━━ Exercise input

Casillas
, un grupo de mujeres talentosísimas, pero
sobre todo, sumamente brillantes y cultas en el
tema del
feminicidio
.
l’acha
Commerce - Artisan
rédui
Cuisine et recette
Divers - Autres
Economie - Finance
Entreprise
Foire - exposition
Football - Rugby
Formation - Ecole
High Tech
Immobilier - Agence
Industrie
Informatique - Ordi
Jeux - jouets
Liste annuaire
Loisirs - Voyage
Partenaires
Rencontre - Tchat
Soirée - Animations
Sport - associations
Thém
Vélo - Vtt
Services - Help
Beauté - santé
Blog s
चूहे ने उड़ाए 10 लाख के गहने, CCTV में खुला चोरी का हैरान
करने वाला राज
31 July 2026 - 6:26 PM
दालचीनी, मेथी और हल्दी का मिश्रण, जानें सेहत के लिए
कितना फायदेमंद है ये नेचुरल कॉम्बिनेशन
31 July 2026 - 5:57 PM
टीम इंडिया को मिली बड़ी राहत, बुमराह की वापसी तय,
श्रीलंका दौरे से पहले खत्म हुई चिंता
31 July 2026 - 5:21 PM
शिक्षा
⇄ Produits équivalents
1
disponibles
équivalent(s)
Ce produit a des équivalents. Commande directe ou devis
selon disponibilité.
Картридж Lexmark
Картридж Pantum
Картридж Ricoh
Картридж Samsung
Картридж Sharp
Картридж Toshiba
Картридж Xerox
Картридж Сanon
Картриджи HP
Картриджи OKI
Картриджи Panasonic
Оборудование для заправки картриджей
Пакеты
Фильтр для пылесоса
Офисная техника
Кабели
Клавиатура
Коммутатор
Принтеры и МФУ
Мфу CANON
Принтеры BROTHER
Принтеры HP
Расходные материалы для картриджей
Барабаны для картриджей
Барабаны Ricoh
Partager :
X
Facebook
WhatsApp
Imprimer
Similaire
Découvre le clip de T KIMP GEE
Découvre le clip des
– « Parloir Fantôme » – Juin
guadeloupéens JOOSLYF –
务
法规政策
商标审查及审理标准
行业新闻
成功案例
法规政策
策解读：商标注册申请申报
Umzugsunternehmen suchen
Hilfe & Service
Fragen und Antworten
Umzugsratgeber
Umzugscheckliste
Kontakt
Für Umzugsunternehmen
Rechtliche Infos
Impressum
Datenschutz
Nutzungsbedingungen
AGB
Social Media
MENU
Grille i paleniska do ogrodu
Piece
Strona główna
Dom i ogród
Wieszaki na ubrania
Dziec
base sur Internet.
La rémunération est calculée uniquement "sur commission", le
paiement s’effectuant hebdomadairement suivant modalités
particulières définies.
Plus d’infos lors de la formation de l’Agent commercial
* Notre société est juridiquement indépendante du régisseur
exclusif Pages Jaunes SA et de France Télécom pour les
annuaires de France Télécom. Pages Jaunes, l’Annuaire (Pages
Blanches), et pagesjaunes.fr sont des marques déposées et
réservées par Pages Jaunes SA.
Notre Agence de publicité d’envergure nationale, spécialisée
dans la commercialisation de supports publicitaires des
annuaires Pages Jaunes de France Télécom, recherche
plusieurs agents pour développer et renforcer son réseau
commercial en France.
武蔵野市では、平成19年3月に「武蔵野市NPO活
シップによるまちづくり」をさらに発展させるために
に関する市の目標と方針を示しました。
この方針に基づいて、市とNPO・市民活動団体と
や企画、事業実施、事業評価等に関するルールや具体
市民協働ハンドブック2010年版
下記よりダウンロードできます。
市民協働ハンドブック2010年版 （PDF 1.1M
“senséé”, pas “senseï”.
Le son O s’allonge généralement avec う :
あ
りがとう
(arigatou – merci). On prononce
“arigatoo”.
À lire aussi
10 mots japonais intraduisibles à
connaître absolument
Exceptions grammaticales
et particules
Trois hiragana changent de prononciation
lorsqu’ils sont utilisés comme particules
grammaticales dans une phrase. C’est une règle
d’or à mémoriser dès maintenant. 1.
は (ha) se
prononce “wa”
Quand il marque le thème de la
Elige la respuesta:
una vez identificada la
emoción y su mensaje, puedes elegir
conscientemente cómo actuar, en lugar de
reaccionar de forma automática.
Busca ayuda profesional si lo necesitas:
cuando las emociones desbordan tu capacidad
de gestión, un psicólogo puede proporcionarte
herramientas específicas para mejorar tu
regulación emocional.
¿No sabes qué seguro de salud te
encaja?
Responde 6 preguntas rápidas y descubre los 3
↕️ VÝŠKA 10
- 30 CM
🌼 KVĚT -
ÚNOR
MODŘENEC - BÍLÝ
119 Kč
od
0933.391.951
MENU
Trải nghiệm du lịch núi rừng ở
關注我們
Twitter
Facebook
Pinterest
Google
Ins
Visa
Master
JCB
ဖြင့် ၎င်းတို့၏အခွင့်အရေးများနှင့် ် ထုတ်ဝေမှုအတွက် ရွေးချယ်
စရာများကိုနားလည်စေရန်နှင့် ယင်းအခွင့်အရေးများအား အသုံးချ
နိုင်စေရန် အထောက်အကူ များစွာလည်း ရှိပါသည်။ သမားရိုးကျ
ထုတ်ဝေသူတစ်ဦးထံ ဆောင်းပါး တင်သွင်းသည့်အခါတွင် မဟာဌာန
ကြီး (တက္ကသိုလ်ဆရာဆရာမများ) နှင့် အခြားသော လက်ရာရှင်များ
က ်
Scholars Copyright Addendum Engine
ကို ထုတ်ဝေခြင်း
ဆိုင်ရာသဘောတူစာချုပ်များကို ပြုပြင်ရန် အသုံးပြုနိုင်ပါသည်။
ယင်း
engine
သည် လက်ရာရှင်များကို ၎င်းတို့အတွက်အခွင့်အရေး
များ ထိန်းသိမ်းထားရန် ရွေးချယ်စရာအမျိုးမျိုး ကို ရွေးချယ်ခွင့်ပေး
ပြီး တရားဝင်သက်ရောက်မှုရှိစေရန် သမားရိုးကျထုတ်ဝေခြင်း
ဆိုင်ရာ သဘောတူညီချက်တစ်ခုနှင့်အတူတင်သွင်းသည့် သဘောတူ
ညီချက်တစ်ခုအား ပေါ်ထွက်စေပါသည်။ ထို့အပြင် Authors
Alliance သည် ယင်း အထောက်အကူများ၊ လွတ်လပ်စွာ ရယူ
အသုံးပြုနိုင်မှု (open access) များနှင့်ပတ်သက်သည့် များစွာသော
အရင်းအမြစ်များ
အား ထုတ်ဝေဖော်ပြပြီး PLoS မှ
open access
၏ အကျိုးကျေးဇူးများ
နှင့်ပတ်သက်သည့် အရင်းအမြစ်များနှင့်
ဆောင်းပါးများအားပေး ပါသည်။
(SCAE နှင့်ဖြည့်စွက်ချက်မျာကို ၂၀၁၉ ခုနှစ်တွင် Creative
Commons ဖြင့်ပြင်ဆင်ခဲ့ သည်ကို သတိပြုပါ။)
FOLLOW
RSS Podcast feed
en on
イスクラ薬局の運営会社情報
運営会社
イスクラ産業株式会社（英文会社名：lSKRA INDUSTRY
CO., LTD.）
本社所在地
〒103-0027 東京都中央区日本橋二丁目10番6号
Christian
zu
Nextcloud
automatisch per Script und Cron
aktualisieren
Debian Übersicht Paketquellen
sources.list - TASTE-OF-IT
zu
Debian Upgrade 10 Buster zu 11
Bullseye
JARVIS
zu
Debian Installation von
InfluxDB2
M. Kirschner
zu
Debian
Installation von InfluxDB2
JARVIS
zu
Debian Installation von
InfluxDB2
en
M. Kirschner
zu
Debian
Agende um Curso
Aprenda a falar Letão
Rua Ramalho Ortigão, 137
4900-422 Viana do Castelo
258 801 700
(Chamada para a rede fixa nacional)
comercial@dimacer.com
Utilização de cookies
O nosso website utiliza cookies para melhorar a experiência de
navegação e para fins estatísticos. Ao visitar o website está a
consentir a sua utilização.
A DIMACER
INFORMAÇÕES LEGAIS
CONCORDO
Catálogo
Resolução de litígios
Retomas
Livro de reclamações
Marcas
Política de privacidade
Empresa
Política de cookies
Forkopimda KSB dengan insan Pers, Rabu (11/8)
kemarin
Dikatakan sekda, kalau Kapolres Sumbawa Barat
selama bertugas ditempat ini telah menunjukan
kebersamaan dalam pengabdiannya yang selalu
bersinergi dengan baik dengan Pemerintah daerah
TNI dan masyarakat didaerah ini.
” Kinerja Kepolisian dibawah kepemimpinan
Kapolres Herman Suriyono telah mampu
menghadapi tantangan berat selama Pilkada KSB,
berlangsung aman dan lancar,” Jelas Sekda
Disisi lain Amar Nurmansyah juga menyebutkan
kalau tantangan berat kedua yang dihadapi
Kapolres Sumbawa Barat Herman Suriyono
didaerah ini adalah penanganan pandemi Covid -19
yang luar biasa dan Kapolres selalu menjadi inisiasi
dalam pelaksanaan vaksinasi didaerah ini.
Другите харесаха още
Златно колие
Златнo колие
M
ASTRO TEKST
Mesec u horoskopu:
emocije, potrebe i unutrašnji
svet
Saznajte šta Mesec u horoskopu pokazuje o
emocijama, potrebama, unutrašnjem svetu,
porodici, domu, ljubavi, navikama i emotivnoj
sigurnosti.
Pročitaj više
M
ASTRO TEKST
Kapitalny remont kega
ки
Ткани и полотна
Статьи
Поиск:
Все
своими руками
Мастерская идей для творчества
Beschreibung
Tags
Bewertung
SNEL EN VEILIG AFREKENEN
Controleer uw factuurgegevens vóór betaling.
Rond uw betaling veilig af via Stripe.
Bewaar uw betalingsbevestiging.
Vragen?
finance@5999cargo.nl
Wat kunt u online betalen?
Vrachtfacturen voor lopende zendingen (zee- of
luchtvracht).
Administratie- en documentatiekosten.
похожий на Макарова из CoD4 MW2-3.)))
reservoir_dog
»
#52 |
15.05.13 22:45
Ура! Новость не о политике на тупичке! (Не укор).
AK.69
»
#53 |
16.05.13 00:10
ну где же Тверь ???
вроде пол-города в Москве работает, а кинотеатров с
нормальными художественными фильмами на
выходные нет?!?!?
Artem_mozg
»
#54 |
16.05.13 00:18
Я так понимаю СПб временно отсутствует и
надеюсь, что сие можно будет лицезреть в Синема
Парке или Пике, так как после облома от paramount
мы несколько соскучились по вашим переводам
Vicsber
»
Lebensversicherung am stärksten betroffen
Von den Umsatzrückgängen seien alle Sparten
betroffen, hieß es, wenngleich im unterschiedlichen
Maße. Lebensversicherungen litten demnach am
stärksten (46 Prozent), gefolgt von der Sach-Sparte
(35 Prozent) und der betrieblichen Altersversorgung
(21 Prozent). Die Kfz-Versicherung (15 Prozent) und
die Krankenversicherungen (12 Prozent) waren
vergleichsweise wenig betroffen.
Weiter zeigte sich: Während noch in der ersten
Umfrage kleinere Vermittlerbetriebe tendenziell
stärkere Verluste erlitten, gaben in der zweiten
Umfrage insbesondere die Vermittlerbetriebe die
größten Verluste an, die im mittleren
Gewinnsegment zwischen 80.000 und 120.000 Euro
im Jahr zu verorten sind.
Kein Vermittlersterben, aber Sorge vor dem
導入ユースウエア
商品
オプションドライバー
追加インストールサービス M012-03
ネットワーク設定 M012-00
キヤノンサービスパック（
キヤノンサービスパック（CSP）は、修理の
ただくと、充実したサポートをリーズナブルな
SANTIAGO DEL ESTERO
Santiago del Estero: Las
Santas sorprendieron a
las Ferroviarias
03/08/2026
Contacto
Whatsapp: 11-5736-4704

━━━━

Problem to work on — Copy down every line of the entries containing the word "grammaticales".

Solved exercise —
Exceptions grammaticales
grammaticales dans une phrase. C’est une règle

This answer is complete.